Texas has a fever. It’s not the pandemic. It’s land.

“A feverish demand for land, accompanied by a dearth of listings for sale, propelled Texas prices up a remarkable 16.29 percent in the second quarter,” says the land expert for the Texas Real Estate Research Center (TRERC) at Texas A&M University.

“The state’s land markets today are among the most active periods in Texas history,” says Dr. Charles Gilliland, TRERC research economist who’s been tracking land prices for 40 years.

Preliminary numbers show Texas had an annualized 8,561 second quarter land sales, up nearly 43.8 percent over the same quarter last year. The statewide average price hit $3,433 per acre. Total dollar volume totaled a record $2.35 billion, 93 percent higher than second quarter 2020.

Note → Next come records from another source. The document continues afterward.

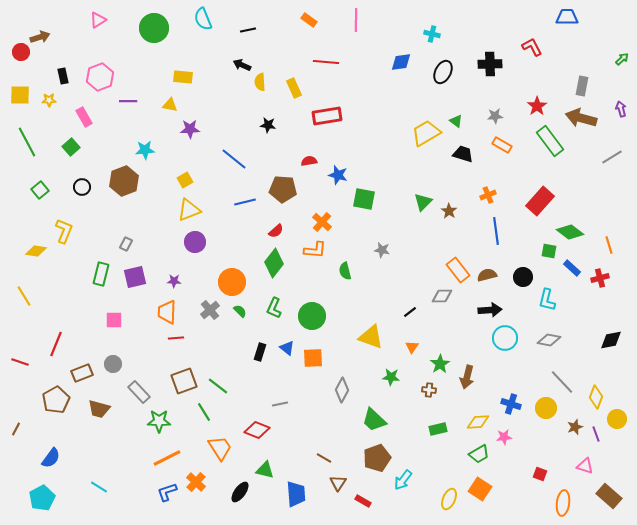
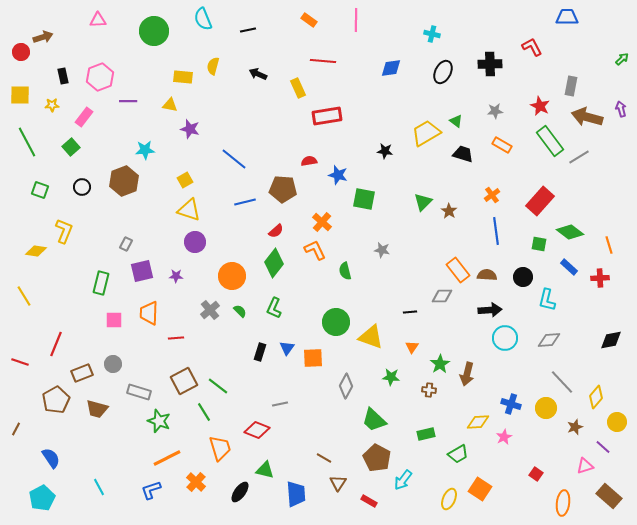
pink triangle at (98, 20): rotated 30 degrees clockwise
green circle at (154, 28): moved 3 px down
brown arrow at (40, 37): moved 3 px right
red line at (326, 62): moved 3 px left, 1 px up
blue diamond at (401, 62): moved 10 px left, 6 px down
black arrow at (242, 65): moved 16 px right, 9 px down
yellow semicircle at (260, 82): moved 47 px left, 16 px up; rotated 18 degrees clockwise
gray rectangle at (582, 86): moved 11 px left
yellow rectangle at (294, 88): moved 4 px right
yellow star at (49, 100): moved 3 px right, 5 px down
red star at (537, 106): moved 3 px right; rotated 12 degrees counterclockwise
gray star at (495, 116): moved 5 px up
pink rectangle at (84, 117): rotated 66 degrees clockwise
brown arrow at (581, 118): moved 6 px right, 1 px up
black star at (268, 125): moved 117 px right, 26 px down
purple star at (190, 129): rotated 18 degrees clockwise
gray line at (612, 157): moved 33 px left
green square at (40, 190): rotated 30 degrees counterclockwise
orange cross at (488, 195): moved 4 px right; rotated 14 degrees counterclockwise
yellow triangle at (189, 210): rotated 40 degrees clockwise
orange L-shape at (315, 250): rotated 120 degrees counterclockwise
green square at (549, 251): moved 10 px left, 7 px up
blue rectangle at (572, 268): moved 3 px left, 1 px up
green rectangle at (101, 274): moved 9 px down
brown semicircle at (487, 275): rotated 18 degrees clockwise
purple square at (135, 277): moved 7 px right, 6 px up
red cross at (600, 278): rotated 12 degrees clockwise
purple star at (174, 281): moved 2 px right, 5 px up
orange circle at (232, 282): moved 6 px up
orange trapezoid at (167, 312): moved 18 px left, 1 px down
black line at (410, 312): rotated 32 degrees clockwise
green circle at (312, 316): moved 24 px right, 6 px down
gray diamond at (549, 340): rotated 15 degrees counterclockwise
blue triangle at (287, 348): rotated 28 degrees clockwise
brown arrow at (467, 377): moved 3 px up
brown square at (184, 381): rotated 8 degrees counterclockwise
gray diamond at (342, 390): moved 4 px right, 4 px up
gray rectangle at (139, 392): rotated 30 degrees counterclockwise
yellow diamond at (596, 397): rotated 20 degrees clockwise
brown trapezoid at (99, 409): moved 2 px left
yellow circle at (617, 419): moved 3 px down
green star at (159, 421): rotated 20 degrees clockwise
green rectangle at (438, 429): moved 12 px left, 5 px down
purple line at (596, 434): moved 7 px right, 13 px down; rotated 28 degrees counterclockwise
pink star at (504, 437): rotated 21 degrees counterclockwise
orange trapezoid at (220, 448): rotated 16 degrees clockwise
green trapezoid at (479, 454): moved 21 px left
blue semicircle at (51, 458): rotated 70 degrees counterclockwise
brown pentagon at (377, 458): rotated 24 degrees counterclockwise
pink triangle at (585, 466): rotated 36 degrees counterclockwise
red square at (540, 474): moved 4 px left; rotated 16 degrees clockwise
cyan line at (99, 487): rotated 30 degrees clockwise
blue L-shape at (167, 492): moved 16 px left, 2 px up
red rectangle at (363, 501): moved 6 px right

A record annualized 685,585 acres changed hands in the second quarter. The typical transaction size fell 4.78 percent to 1,176 acres.

“The East Texas regions all had double-digit price increases with substantial increases in total acres transferred,” said Gilliland.
Only the Far West Texas Region bucked the Texas trend. Out west, land sales volume dropped 22.6 percent, which Gilliland attributes to a sudden halt in purchases from the oil and gas industry. Sales in the West Texas mountains, however, helped keep regional prices higher.

Official numbers will be available in August, but Gilliland says, “This explosion in sales volume shows the flight of buyers to rural environments continues in these uncertain times.”

Funded primarily by Texas real estate licensee fees, the Texas Real Estate Research Center was created by the state legislature to meet the needs of many audiences, including the real estate industry, instructors, researchers, and the public. The Center is part of Mays Business School at Texas A&M University.